Communicating With Your Child
by Greg Baker

When communicating with children it is important to keep your goals in mind. The younger the child, the more difficult it is to reason with a child. A very young child won't be able to give you the reasoning for his actions.

"Why did you hit your brother?" you demand.

"Because I hit him?" your child may reply.

As your child grows older, his reason and reasoning skills begin to develop. You can converse with a twelve year old in a manner impossible five years previous.

So what are goals in parenting?

1. As a child, we'll say between birth and twelve, you want to capture this child's heart.

2. As a teenager, we'll say between twelve and leaving home, you want to give your teenager understanding. You want to prepare them for life, marriage, childrearing, a job, handling money, building relationships, and so much more. Don't leave that to the schools. You do it, parent. But this will be very difficult to do if you don't capture your child's heart in those younger years.

With these goals in mind, how do you communicate with your child? There are several methods and techniques to consider. A child understands three things. If you are able to do these three things, you will not only have a better chance of communicating what you want to your child, but you'll have ample opportunity to win his or her heart.

COMMUNICATE WITH YOUR TIME

We've all heard that a child spells love, T I M E. There is a lot of truth to this. Giving your child your time is one of the best communicative methods at your disposal.

A child understands attention. Give him equal attention for doing right as you do for when he does wrong. So many times we only show a child attention when they mess up and do wrong. But that is not wise. Praise them for doing right. Spend time with your child.

Children react to the time you give them. Both parents need to get involved if possible. This is a must. Too often, only the mother will give her time to a child while the father does not. I can trace many behavior problems to this issue. A loving father who spends time with his children, along with mom, will see a marked improvement in the behavior of his children.

A child emulates and role plays. This is how they understand life. If you spend time with your child, they will emulate and try to role play you. This is a great way to communicate with your children.

COMMUNICATE WITH CONSISTENCY

I just mentioned how a child loves to emulate and role play. They will do this instinctively with those that spend the most time with them. But as you do that, be consistent.

A child will quickly get confused if you aren't predictable to him. He wants to be like you, but being like you is inconsistent. You don't communicate with a child through inconsistent living.

All growing up, I never once heard my parents argue. This became a source of security in my young life. My parents were incredibly consistent in this and it did speak to me, it did give me peace. I never worried about what might happen when I got home. Home was always peaceful and fun.

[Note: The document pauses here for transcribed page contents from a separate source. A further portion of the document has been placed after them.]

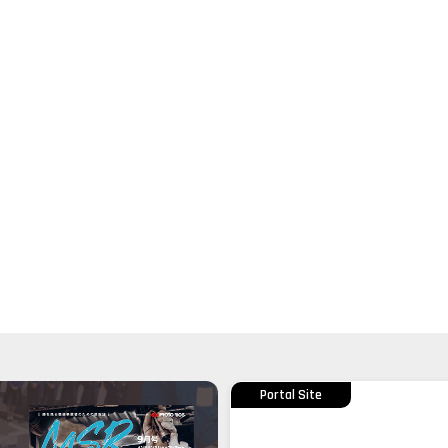
Portal Site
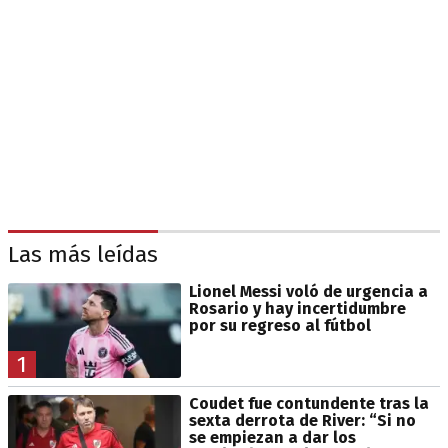
Las más leídas
Lionel Messi voló de urgencia a
Rosario y hay incertidumbre
por su regreso al fútbol
1
Coudet fue contundente tras la
sexta derrota de River: “Si no
se empiezan a dar los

Be consistent in your love and discipline. A child understands this. Communication with a child is more of being the right role model and example to emulate and duplicate. Their understanding and reasoning is insufficient to fully comprehend the whys and wherefores of all that you do. But at a young age, that isn't important. You communicate by being the example.

I have four boys. I asked the oldest three what they want to be when they grow up. All of them said, "I want to be a Preacher." That is what I am. I pastor a church. They may or may not grow up to become a pastor. That is between them and God. But at this age, that's exactly what I aimed for. They want to emulate and role play their daddy. Through that avenue of a role model, I can convey what I believe, convey my morals and values to them.

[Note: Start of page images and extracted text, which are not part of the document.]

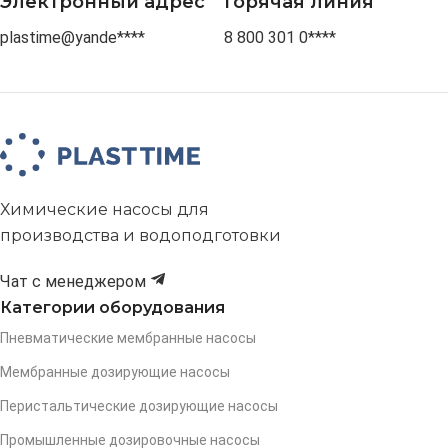
Электронный адрес
Горячая линия
plastime@yande****
8 800 301 0****
Химические насосы для
производства и водоподготовки
Чат с менеджером
Категории оборудования
Пневматические мембранные насосы
Мембранные дозирующие насосы
Перистальтические дозирующие насосы
Промышленные дозировочные насосы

But, being one thing at Church and another at home will destroy all of that. I must be consistent before them. This is essential!

COMMUNICATE WITH DISCIPLINE

There are many ways to discipline a child. But time consuming, consistent discipline is a necessary form of communication with a child. They need to know what is acceptable, what is not, what they can do, what they can't do, what they should do, what they shouldn't do, and so forth.

Discipline is your means of conveying that. Some parents either won't or don't discipline their childor worse, are inconsistent with it, and never communicate the proper behaviors to their children. It is through loving discipline that a child learns right from wrong.

When I must discipline one of my children, I take time to do it. Yes, I talk about the rights and wrongs of his action. But I don't expect him to fully understand. I just want him to have the knowledge so that later it may dawn on him. But at a young age, it is the discipline that communicates that they need to do things differently. For my wife and I, discipline is a process. We try to never discipline in anger, and we try to spend time with the child immediately after to let him know that all is forgiven. In fact, I try my best to get them to laugh.

YOU MUST EMPLOY ALL THREE FORMS OF COMMUNICATION

This is essential. If you only discipline, but never spend time with your child you will be sending the wrong message. If you spend time and discipline but are inconsistent, you'll generate confusion and most likely that reveal itself in behavioral problems. If you spend consistent time with your child but never discipline them, you'll probably see their moral compass get skewed in some way.

To communicate with your child, you need to employ all three forms of communication. This will reach your child's heart and you'll be able to communicate all the things you want to teach your child through the example you set.